Markets still cautious over US announcement of sale on Dec. 17 of 18 million barrels of crude oil from strategic petroleum reserve
Oil prices increased on Monday with concerns eased over the impact of the new COVID-19 omicron variant on the global economic recovery and fuel demand.
International benchmark Brent crude was trading at $75.97 per barrel at 0723 GMT for a 1.09% increase after closing the previous session at $75.15 a barrel.
American benchmark West Texas Intermediate (WTI) was at $72.39 per barrel at the same time for a 1% gain after trade ended at $71.67 a barrel in the previous session.
Prices continued rising over relief that the omicron variant is so far showing only mild symptoms and scaling back new restrictions.
Ozlem Tureci, one of BioNTech’s two Turkish-German co-founders, told a news conference on Dec. 8 that preliminary laboratory studies demonstrated that three doses of the Pfizer-BioNTech COVID-19 vaccine neutralized the omicron variant of the coronavirus.
As countries announce plans to roll out vaccine boosters with daily infections approaching an all-time high, South African scientists see no sign that the new variant is causing more severe illness.
Moreover, Richard Mihigo, the coordinator for immunization and vaccines development in the South African regional office of the World Health Organization (WHO), noted that few of the many people infected with omicron in South Africa have had to be hospitalized.
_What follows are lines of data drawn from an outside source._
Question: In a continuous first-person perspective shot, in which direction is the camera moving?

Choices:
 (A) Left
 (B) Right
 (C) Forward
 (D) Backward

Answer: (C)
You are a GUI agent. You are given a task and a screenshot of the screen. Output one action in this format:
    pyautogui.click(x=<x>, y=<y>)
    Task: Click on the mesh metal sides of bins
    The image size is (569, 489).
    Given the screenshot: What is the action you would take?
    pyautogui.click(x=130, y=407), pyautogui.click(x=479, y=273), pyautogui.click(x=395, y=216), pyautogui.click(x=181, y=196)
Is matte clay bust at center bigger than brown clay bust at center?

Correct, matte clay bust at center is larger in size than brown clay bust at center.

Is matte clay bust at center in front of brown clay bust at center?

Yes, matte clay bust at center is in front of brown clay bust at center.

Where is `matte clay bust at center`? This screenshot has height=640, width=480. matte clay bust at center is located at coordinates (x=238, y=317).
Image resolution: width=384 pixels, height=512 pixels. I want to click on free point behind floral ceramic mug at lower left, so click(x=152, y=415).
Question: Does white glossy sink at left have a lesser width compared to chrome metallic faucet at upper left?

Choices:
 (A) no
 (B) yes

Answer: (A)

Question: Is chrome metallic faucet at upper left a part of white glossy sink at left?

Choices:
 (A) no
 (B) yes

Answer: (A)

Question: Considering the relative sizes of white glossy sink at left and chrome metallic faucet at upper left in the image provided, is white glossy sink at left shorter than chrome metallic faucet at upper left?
He said from the preliminary analysis it looks as if the new variant may cause less severe illness, but at least another two or three weeks are needed to determine omicron’s full effects.
However, the WHO said Sunday that early data suggests that omicron is more transmissible than the delta strain, reduces vaccine efficacy, and causes less severe symptoms.
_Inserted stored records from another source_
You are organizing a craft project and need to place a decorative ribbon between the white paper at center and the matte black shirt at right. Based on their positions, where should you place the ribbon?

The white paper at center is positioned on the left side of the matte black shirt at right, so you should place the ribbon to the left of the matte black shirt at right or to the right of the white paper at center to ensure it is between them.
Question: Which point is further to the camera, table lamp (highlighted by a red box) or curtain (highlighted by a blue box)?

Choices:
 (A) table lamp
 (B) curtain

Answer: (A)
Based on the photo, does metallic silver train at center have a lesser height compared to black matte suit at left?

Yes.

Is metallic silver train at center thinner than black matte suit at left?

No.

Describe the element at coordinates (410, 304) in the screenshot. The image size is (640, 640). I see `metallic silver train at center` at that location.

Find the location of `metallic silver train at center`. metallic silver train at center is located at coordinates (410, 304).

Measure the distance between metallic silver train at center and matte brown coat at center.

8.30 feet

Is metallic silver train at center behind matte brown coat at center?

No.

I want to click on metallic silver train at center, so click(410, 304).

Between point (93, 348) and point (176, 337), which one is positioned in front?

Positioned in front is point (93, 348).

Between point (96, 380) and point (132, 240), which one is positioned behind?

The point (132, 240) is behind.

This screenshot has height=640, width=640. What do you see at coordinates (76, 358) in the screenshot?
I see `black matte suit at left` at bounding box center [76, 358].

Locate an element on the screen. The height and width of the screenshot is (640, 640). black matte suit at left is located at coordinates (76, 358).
“While preliminary findings from South Africa suggest it may be less severe than delta, and all cases reported in the EU/EEA to date have been mild or asymptomatic, it remains unclear to what extent omicron may be inherently less virulent,” the WHO said.
Oil markets remain cautious, however, as the US Department of Energy said on Friday it would sell 18 million barrels of crude oil from its strategic petroleum reserve on Dec. 17, as part of a previous plan to reduce gasoline prices.
Markets are also closely watching developments before the next meeting of the Organization of Petroleum Exporting Countries and its allies, known as OPEC+, on Jan. 4.
Iraq’s oil minister said Sunday he expects a continuation of the group’s current monthly production policy of gradually increasing output by 400,000 barrels per day.
The US oil rig count, an indicator of short-term production in the country, rose last week,according to the latest data released by oilfield services company Baker Hughes on Friday.
The number of oil rigs increased by 4 to 471 for the week ending Nov. 10 from 467 the previous week. On an annual basis, the oil rig count rose by 213 this year.